Figure 3.3 shows a filled-in template for a change request for the ACIC project. The various components in the template are self-explanatory. This example is of a major change request that has an impact on effort as well as schedule. The result of the impact analysis states the impact on these dimensions. The analysis report also states that the customer has approved the impact analysis (including the changes in effort and schedule).
Figure 3.4 gives another example of a change request. In the example, the detailed contents of the impact analysis are not important for the purposes of understanding requirements change management.
Note that although the impact of a change request is specified, and approved, by using the template, the actual tracking of implementation of a change request is handled by the configuration management process, which is discussed in Chapter 9.
One danger of requirement changes is that, even though each change is not large in itself, over the life of the project the cumulative impact of the changes is large. Hence, in addition to studying the impact of and tracking individual changes, you must monitor the cumulative impact of changes. For cumulative changes, a change log is used. To facilitate this analysis, the log is frequently maintained as a spreadsheet. The example in Figure 3.5 illustrates how cumulative changes are maintained. For details of each request, the relevant change request can be accessed by using the change request number and date.
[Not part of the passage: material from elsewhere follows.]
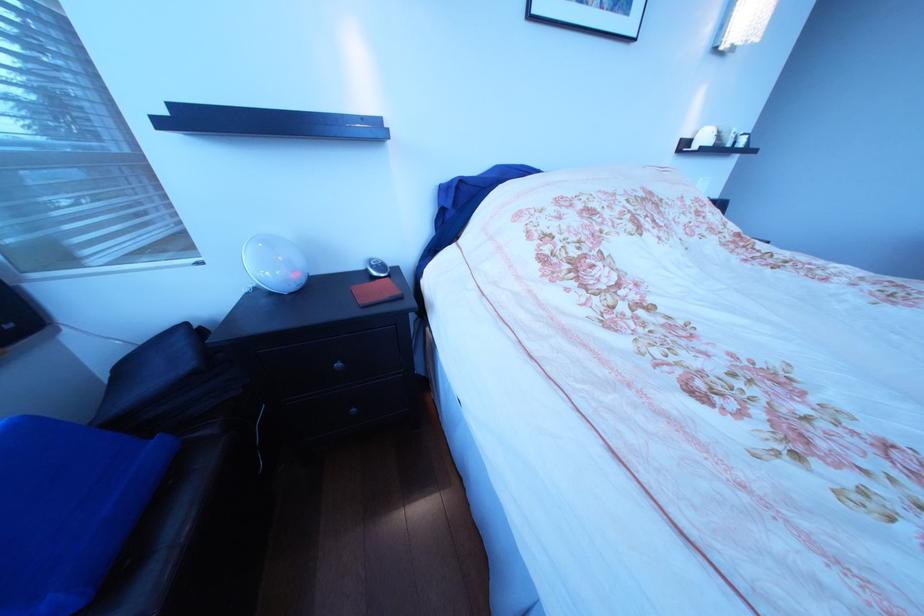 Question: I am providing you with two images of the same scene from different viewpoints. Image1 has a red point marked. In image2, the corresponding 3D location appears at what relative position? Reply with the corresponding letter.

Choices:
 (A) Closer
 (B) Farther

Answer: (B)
From a spreadsheet of this type, you can immediately see the total cost of the requirement changes made so far. As mentioned earlier, Infosys project managers sometimes plan some buffer for handling change requests. As long as the cumulative effort for all change requests is less than this buffer, nothing special needs to be done. If the cumulative effort of all changes exceeds this buffer, however, further changes can have an adverse effect on total cost and scheduling. In this situation, the project manager must revise the estimates and get them approved.